Waste

Housekeeper Naila Smajic’s Unique Approach to Recycling Education

Have you ever seen a contaminated recycling bin and felt a twinge in your heart? Perhaps given it a sad look, sighed, and moved on?

It is a common reaction, but one that Naila Smajic transcended. A staff member on the Housekeeping team on the South 40, Smajic encounters a lot of misrouted waste, yet her commitment to recycling and sustainability is especially visible– but not in the way you might think.

Rather than sending an angry email or turning a blind eye to the contamination, she found a more effective, and potentially more frightening, way to educate her peers. Smajic has gained notoriety in her division for pinning up mis-sorted waste around the workplace with a note explaining why they made it to the wall. The display serves as a kind warning to co-workers to be mindful of where they put their trash, lest their mistake is picked as an example for the rest of the staff.

Justin Linsenmeyer, Assistant Housekeeping Manager for Residential Life, feels grateful to have Naila on the team. “Naila leads by example and tremendously impacted the recycling initiative in our department. Her inventive way of visually educating our staff by posting items directly from our landfill can onto the wall offers a lighthearted approach to education which has carried over into Residential Colleges.”
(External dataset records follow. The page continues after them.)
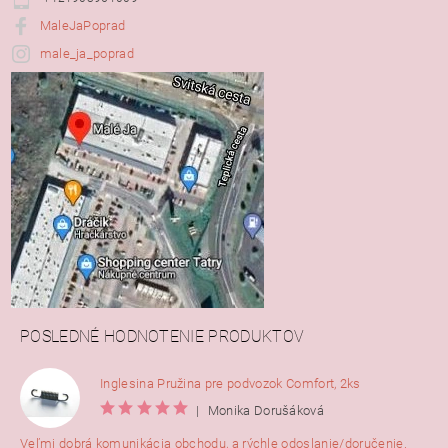
MaleJaPoprad
male_ja_poprad
POSLEDNÉ HODNOTENIE PRODUKTOV
Inglesina Pružina pre podvozok Comfort, 2ks
|
Monika Dorušáková
Veľmi dobrá komunikácia obchodu, a rýchle odoslanie/doručenie.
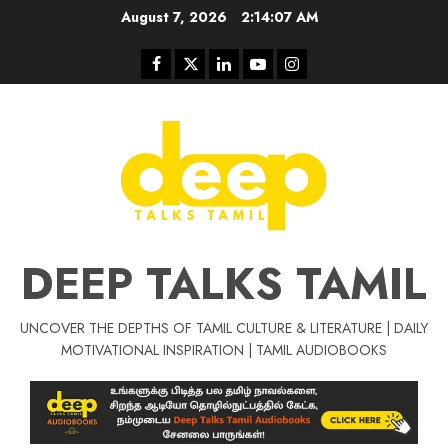
Skip
August 7, 2026
2:14:07 AM
to
content
Facebook
Twitter
Linkedin
Youtube
Instagram
DEEP TALKS TAMIL
UNCOVER THE DEPTHS OF TAMIL CULTURE & LITERATURE | DAILY
Tamil Motivat
MOTIVATIONAL INSPIRATION | TAMIL AUDIOBOOKS
சிறப்பு கட்டுரை
Tamil Motivation Videos
வெற்றி உனதே
மர்மங்கள்
ச
வே
பல்லா
ஒரு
In addition, Smajic helped to establish the Zero Waste Employee Events program– an effort to eliminate disposable products at all departmental events. She lobbied for a dishwasher to be installed in her department’s common space, allowing them to reduce waste even more by cutting out disposable and single-use dishware and replacing it with reusable, washable utensils. Linsenmeyer emphasizes that “she’s a leader that walks the walk and talks the talk and has helped champion our pledge to remain at Platinum Green Office status. Everyone benefits from Naila’s hard work and dedication and we’re very fortunate to have her on our team!”

In addition to reducing waste within her own department, Smajic also works to cut down on student waste. Ever notice the piles of utensils, furniture, clothes, and other household objects piled outside during move-out week? Well, she is a member on a team that works to find a home for these goods.
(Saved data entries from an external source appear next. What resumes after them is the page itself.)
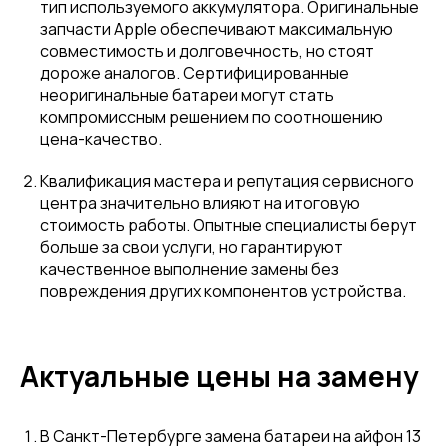
тип используемого аккумулятора. Оригинальные
запчасти Apple обеспечивают максимальную
совместимость и долговечность, но стоят
дороже аналогов. Сертифицированные
неоригинальные батареи могут стать
компромиссным решением по соотношению
цена-качество.
Квалификация мастера и репутация сервисного
центра значительно влияют на итоговую
стоимость работы. Опытные специалисты берут
больше за свои услуги, но гарантируют
качественное выполнение замены без
повреждения других компонентов устройства.
Актуальные цены на замену
В Санкт-Петербурге замена батареи на айфон 13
“At move-out I saw a lot of books, paper, household items, and many other things that could be recycled being thrown into landfill containers. That really upset me. I want to help divert as much landfill as I can because we have to lookout for our children and think about what type of world we’re leaving them.” 

The housekeeping division continues to work on sustainability efforts through promoting and increasing composting on the South 40, recruiting new Bearly Drivers members within the department and with campus partners, and continuing to increase staff participation in their office bike-sharing program.

Nalia was also featured in a Student Life article back in 2012 about the history of refugees finding jobs at WashU.